Voyageur's "View on Proposed Reform" states, "The general themes of the ICI's Working Group Report have at their foundation an assertion that the money market fund industry generally performed well through the credit crisis. While there may be a case to be made here, it is important to also understand that such an assertion would not be possible if not for the extraordinary steps taken by various governmental branches that stepped in to support an insolvent global financial system. Investment managers also played a critical role by providing financial support to money market funds under their management. Nonetheless, given the important role money market funds serve in the financial marketplace and the economy at large, reforms that seek to fundamentally alter or compromise the attractiveness of these types of funds to investors should be avoided, particularly at a time when the financial markets are fragile and market stabilization is of great importance to global economic recovery."

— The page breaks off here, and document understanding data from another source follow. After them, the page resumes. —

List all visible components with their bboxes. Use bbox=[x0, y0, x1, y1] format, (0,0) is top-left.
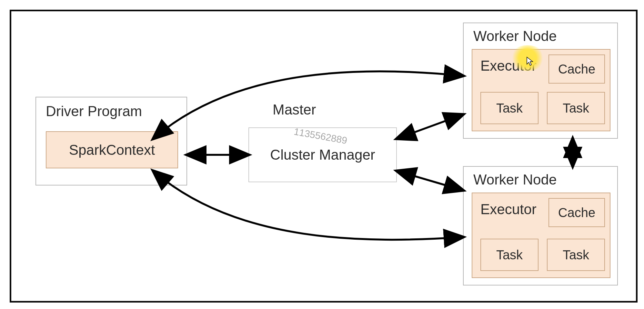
arrow-clustermanager-worker2 bbox=[397, 171, 463, 190]
driver-program-box: Driver Program SparkContext bbox=[35, 97, 187, 185]
executor-2-box: Executor Cache Task Task bbox=[472, 193, 610, 278]
sparkcontext-box: SparkContext bbox=[46, 131, 178, 168]
arrow-clustermanager-worker1 bbox=[397, 115, 463, 139]
master-title: Master bbox=[273, 102, 316, 118]
worker-node-2-title: Worker Node bbox=[473, 172, 557, 188]
executor-2-label: Executor bbox=[480, 201, 537, 217]
cache-2-box: Cache bbox=[548, 198, 605, 227]
worker-node-1-title: Worker Node bbox=[473, 28, 557, 44]
diagram-canvas: Driver Program SparkContext Master Clust… bbox=[0, 0, 644, 309]
executor-1-label: Executor bbox=[480, 58, 537, 74]
worker-node-2-box: Worker Node Executor Cache Task Task bbox=[463, 166, 618, 285]
driver-program-title: Driver Program bbox=[46, 103, 142, 119]
task-2b-box: Task bbox=[547, 239, 605, 271]
task-1a-box: Task bbox=[480, 92, 538, 124]
task-2a-box: Task bbox=[480, 239, 538, 271]
diagram-frame: Driver Program SparkContext Master Clust… bbox=[10, 10, 638, 303]
cache-1-box: Cache bbox=[548, 55, 605, 84]
worker-node-1-box: Worker Node Executor Cache Task Task bbox=[463, 23, 618, 139]
executor-1-box: Executor Cache Task Task bbox=[472, 49, 610, 131]
task-1b-box: Task bbox=[547, 92, 605, 124]
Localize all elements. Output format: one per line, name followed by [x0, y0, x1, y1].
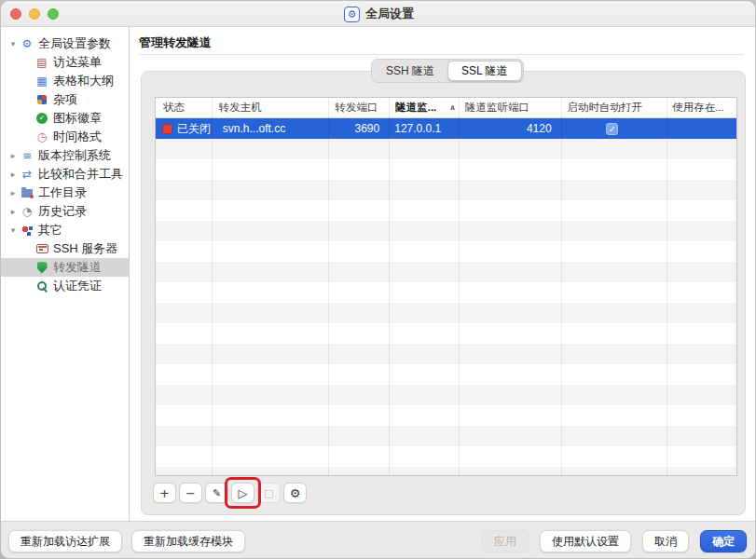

It continues, "One may assume that many of the recommendations the ICI studied were based on the premise that the lack of regulation in the money market fund industry caused the problems the industry experienced during the credit market crisis. However, money market funds are subject to far-reaching federal regulation, both explicitly through Rule 2a-7 of the Investment Company Act of 1940 and under other federal securities laws. Rule 2a-7 has historically provided a solid framework for money fund management. That being said, we believe a deeper review of some aspects of Rule 2a-7 is needed to ensure money market funds are better prepared for unprecedented market events in the future."

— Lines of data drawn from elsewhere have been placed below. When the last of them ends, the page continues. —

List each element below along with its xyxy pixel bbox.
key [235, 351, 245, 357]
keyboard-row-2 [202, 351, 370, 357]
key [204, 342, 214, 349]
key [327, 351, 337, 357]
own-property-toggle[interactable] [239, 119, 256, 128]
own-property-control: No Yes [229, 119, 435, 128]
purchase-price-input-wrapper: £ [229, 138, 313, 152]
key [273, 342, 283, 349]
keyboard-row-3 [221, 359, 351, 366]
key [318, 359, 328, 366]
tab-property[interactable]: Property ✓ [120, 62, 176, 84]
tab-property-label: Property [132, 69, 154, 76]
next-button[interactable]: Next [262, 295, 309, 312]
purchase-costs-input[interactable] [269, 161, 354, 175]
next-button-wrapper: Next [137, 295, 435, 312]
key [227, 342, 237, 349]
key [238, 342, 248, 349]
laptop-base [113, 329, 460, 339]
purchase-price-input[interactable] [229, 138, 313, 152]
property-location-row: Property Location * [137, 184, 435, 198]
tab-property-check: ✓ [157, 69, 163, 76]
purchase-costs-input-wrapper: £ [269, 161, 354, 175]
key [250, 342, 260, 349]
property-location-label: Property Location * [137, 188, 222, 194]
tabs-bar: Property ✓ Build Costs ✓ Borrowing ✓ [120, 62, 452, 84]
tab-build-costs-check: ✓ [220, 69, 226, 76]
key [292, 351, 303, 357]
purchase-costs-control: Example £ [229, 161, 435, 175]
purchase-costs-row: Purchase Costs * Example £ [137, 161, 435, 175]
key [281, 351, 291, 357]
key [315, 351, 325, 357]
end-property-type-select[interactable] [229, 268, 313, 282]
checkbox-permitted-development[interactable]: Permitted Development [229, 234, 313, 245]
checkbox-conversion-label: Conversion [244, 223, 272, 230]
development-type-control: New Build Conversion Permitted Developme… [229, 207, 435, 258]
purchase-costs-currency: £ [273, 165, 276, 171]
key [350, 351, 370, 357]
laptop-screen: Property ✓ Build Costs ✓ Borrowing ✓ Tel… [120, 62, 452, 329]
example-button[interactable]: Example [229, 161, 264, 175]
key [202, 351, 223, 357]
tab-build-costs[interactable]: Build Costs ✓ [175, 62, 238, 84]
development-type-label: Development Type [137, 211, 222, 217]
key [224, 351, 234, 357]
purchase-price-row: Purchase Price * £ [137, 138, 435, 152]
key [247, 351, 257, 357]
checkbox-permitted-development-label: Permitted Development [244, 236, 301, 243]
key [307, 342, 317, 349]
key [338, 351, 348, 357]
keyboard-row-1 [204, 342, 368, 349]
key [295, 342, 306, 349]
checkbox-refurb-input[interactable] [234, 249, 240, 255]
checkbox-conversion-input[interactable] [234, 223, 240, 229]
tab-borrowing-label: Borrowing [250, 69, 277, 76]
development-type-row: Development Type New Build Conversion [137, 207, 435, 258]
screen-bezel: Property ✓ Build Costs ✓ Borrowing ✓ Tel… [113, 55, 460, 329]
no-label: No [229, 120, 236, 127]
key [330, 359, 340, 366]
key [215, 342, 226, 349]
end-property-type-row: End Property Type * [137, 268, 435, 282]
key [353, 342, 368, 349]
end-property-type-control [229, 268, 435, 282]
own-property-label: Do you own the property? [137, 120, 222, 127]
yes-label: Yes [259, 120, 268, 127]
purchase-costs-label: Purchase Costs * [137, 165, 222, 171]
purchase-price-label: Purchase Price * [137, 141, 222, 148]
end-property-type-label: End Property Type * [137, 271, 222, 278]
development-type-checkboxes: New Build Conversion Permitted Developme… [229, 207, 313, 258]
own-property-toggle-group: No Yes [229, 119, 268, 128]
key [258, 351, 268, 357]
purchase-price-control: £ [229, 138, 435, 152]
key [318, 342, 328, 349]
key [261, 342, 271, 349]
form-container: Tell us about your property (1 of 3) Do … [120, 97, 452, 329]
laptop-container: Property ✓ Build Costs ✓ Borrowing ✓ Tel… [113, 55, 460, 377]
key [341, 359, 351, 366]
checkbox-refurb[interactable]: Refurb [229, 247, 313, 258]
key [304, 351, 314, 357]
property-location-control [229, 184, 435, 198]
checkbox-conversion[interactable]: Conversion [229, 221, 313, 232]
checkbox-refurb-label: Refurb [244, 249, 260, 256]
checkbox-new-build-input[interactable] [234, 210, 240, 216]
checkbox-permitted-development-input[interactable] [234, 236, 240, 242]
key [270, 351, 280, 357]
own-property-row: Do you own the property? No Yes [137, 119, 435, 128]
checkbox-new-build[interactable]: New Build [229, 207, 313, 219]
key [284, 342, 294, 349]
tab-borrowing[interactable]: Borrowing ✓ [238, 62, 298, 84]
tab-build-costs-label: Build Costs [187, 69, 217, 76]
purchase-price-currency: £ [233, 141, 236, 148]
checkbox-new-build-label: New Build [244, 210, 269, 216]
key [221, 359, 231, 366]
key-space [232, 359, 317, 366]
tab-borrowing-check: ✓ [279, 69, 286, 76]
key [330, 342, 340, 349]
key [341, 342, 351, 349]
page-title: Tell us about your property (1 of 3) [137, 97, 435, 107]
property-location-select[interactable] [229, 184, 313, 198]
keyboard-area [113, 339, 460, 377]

The paper continues, "We believe the best solutions for effective reform of the money market industry will result from more focused oversight in several important areas, not through wholesale regulatory changes, but through several key enhancements. Enhanced oversight could be provided in the form of tighter policies related to risk management and would address such topics as 1) suitable levels of liquidity and effective management of a fund's average maturity, 2) broader diversification of portfolio holdings and better transparency of fund participants, and 3) measures of a fund's ability to withstand periods of market volatility and heavy investor withdrawal demand. Additionally, we feel reform will have a better chance of success, if the rating agencies provide more effective credit risk analysis. Current 2a-7 regulation incorporates the reliance on credit ratings, and we therefore believe the agencies themselves should either have greater governmental oversight, or credit ratings activity should be consolidated under a governmental body."
Finally, RBC Voyageur concluces, "It is clear that money market funds have provided investors and the U.S. global economies with significant benefits since their inception in the 1970s. At their peak in 2008, the combined assets of money market funds represented $3.8 trillion, or nearly 40% of the entire mutual fund industry. We advocate for reforms to the oversight of the industry that balance the interests of retail and institutional investors with the need for enhanced safety and soundness of our financial institutions and markets. There are difficult policy decisions to be made that will be subject to significant lobbying by each of the affected constituencies. Hopefully, the facts will be reviewed objectively and solutions will be developed that best serve investor needs."